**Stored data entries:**
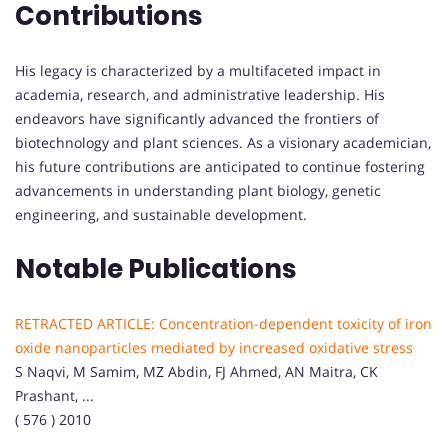
Contributions
His legacy is characterized by a multifaceted impact in
academia, research, and administrative leadership. His
endeavors have significantly advanced the frontiers of
biotechnology and plant sciences. As a visionary academician,
his future contributions are anticipated to continue fostering
advancements in understanding plant biology, genetic
engineering, and sustainable development.
Notable Publications
RETRACTED ARTICLE: Concentration-dependent toxicity of iron
oxide nanoparticles mediated by increased oxidative stress
S Naqvi, M Samim, MZ Abdin, FJ Ahmed, AN Maitra, CK
Prashant, ...
( 576 ) 2010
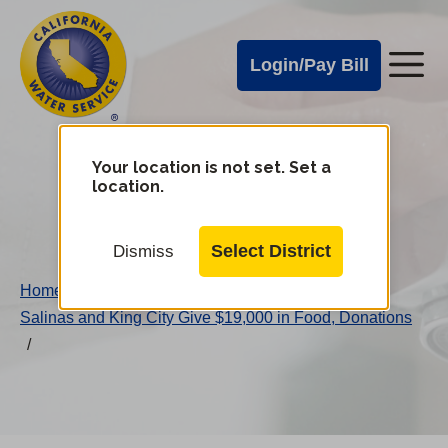
Cal
Skip
to
Water
Login/Pay Bill
Me
main
Alerts
content
Cal
Water
Your location is not set. Set a
Change
location.
District
Mobile
Menu
Select District
Dismiss
Home
/
Salinas and King City Give $19,000 in Food, Donations
/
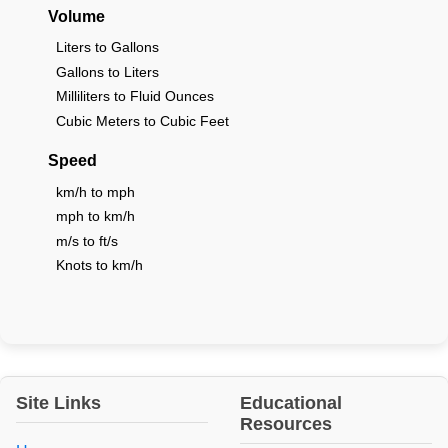
Volume
Liters to Gallons
Gallons to Liters
Milliliters to Fluid Ounces
Cubic Meters to Cubic Feet
Speed
km/h to mph
mph to km/h
m/s to ft/s
Knots to km/h
Site Links
Educational
Resources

**ABOUT THIS EXERCISE:**
Would you count the lines in the data that include the word "location" and reply with only the number?

**RESPONSE BELOW:**
2